Art, Science and Psychonauts — in 18the century Europe

High Weirdness

I just finished reading Erik Davis’s magnificent and startling High Weirdness: Drugs, Esoterica and Visionary Experience in the Seventies. In the book, Davis discusses the lives and work of three 1970s California writers, the “psychonauts” Philip K. Dick, Robert Anton Wilson and Terence McKenna. Of course, these three were not just writers; they were thinkers that both produced and reflected the “counterculture” — exploring drug-induced consciousness, and the occult, and Every one of the psychonauts realised-in their unique ways-that a nonhuman intelligence exists, beyond the human ability to fathom it.
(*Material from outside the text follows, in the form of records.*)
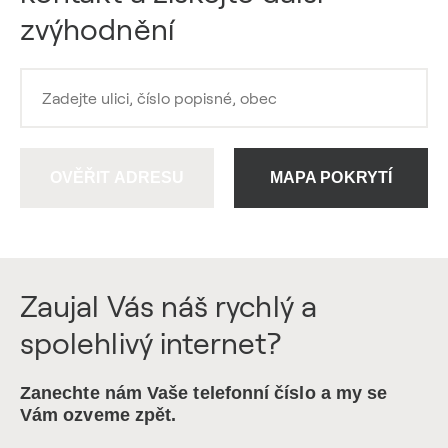
zvýhodnění
OVĚŘIT ADRESU
MAPA POKRYTÍ
Zaujal Vás náš rychlý a
spolehlivý internet?
Zanechte nám Vaše telefonní číslo a my se
Vám ozveme zpět.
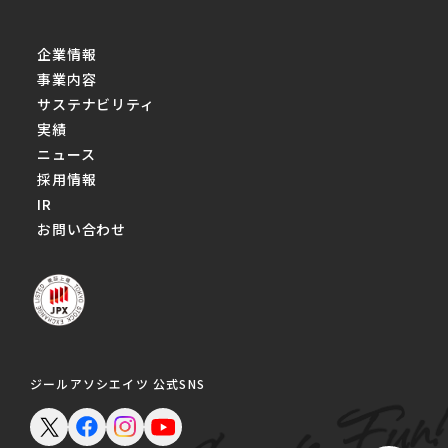
企業情報
事業内容
サステナビリティ
実績
ニュース
採用情報
IR
お問い合わせ
ジールアソシエイツ 公式SNS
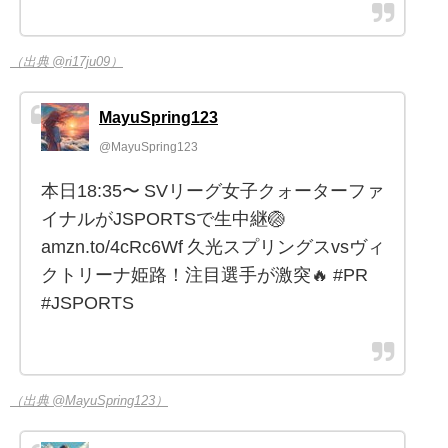
（出典 @ri17ju09）
MayuSpring123
@MayuSpring123
本日18:35〜 SVリーグ女子クォーターファ
イナルがJSPORTSで生中継🏐
amzn.to/4cRc6Wf 久光スプリングスvsヴィ
クトリーナ姫路！注目選手が激突🔥 #PR
#JSPORTS
（出典 @MayuSpring123）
Erik Davis High Weirdness book

The concept of nets or networks is central to Davis’s work. Davis shows that the idea of the net or network is central to the culture that the psychonauts and their companions inhabited.

‘The term network puts a technical spin on the benign conspiracy of friends and family . . . a “synchronicity mesh” that does not tell stories so much as build a matrix of implications distributed non-hierarchically throughout spacetime. Of course, such a lattice can appear oppressive as well as liberating and loving; one person’s blissful realisation that “everything is connected” is another person’s terrifying glimpse into the locked grooves of a cosmic prison.’
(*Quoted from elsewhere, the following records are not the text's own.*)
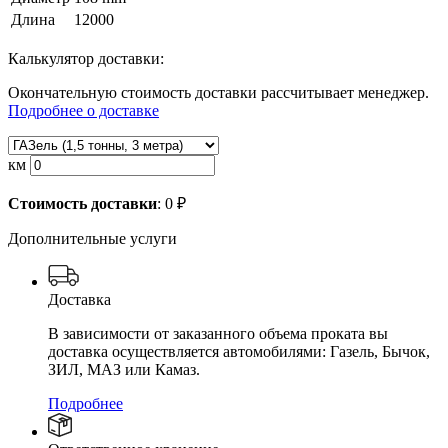
Длина
12000
Калькулятор доставки:
Окончательную стоимость доставки рассчитывает менеджер.
Подробнее о доставке
км
Стоимость доставки
:
0
₽
Дополнительные услуги
Доставка
В зависимости от заказанного объема проката вы
доставка осуществляется автомобилями: Газель, Бычок,
ЗИЛ, МАЗ или Камаз.
Подробнее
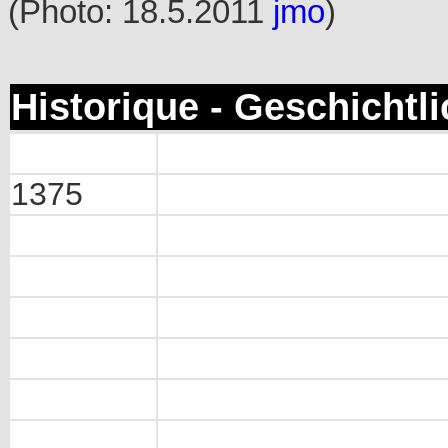
(Photo: 18.5.2011
jmo
)
Historique - Geschichtl
1375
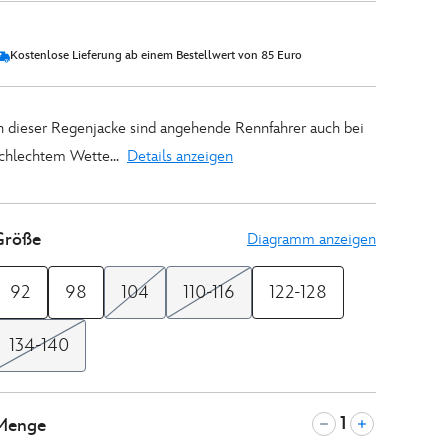
Kostenlose Lieferung ab einem Bestellwert von 85 Euro
n dieser Regenjacke sind angehende Rennfahrer auch bei
chlechtem Wette...
Details anzeigen
Größe
Diagramm anzeigen
92
98
104
110-116
122-128
134-140
Menge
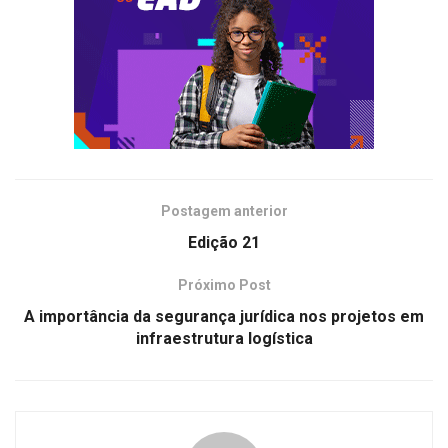
Postagem anterior
Edição 21
Próximo Post
A importância da segurança jurídica nos projetos em
infraestrutura logística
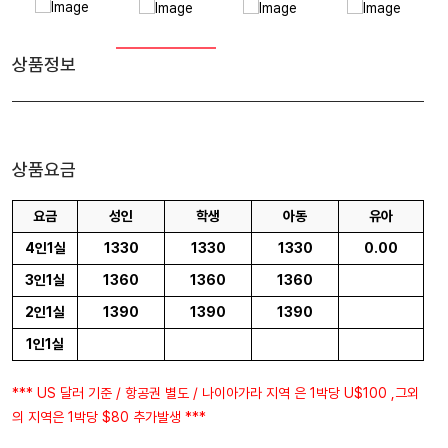
상품정보
상품요금
요금
성인
학생
아동
유아
4인1실
1330
1330
1330
0.00
3인1실
1360
1360
1360
2인1실
1390
1390
1390
1인1실
*** US 달러 기준 / 항공권 별도 / 나이아가라 지역 은 1박당 U$100 ,그외
의 지역은 1박당 $80 추가발생 ***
Erik Davis High Weirdness: Drugs, Esoterica and Visionary Experience in the 70s

I’m originally from the West Coast, so I recognised aspects of the West Coast mindset in Davis’s exploration of the subculture the psychonauts inhabited and the kind of influences that drifted around California at the time. Traces are still there, and tiny residues remain all up the Coast.

Now, I could have just thought that this was an interesting book about a specific time and place and left it at that. It is worth reading for its own sake. However, since I’ve put it down, the book has wormed its way into my thinking about my own research, which is about as far away from 70s California as it gets — or is it?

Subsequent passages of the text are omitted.